**Stored data entries:**
====
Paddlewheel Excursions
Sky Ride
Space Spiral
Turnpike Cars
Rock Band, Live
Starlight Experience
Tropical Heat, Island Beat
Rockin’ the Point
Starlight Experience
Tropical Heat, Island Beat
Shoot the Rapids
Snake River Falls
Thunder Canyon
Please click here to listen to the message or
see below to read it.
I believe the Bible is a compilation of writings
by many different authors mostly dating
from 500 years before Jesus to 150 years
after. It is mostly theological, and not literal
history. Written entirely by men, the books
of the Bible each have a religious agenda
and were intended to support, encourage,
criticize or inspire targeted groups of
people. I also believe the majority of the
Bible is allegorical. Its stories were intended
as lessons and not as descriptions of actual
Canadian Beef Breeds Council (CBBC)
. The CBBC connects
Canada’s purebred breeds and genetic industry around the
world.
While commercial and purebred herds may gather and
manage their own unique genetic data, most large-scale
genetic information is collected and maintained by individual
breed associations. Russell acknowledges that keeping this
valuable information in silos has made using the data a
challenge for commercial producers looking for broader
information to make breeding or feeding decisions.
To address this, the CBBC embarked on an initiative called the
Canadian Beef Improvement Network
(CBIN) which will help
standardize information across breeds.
====
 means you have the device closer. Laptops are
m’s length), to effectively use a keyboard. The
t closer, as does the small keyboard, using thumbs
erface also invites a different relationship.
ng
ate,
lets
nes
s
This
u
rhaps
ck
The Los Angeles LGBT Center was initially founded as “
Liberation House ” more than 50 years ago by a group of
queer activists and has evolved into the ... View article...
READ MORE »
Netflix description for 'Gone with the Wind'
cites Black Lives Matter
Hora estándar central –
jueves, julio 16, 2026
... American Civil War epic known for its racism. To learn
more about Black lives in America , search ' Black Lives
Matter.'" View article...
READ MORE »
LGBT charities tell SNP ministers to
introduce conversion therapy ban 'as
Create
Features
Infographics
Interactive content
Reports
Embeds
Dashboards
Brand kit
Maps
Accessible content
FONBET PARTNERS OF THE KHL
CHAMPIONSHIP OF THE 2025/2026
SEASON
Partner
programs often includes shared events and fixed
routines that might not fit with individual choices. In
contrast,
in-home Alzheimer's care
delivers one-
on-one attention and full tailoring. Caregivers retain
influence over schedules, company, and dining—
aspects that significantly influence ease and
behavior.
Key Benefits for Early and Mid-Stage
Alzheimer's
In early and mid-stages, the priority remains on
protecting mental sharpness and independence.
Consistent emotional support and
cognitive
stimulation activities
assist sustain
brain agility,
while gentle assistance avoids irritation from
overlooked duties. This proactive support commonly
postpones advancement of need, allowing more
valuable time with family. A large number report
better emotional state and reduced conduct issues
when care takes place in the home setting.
====
**WHAT YOU NEED TO DO:**
Locate the lines above that hold the word "Lives". Show every one of them.

**OUTPUT FOR THIS EXERCISE:**
cites Black Lives Matter
more about Black lives in America , search ' Black Lives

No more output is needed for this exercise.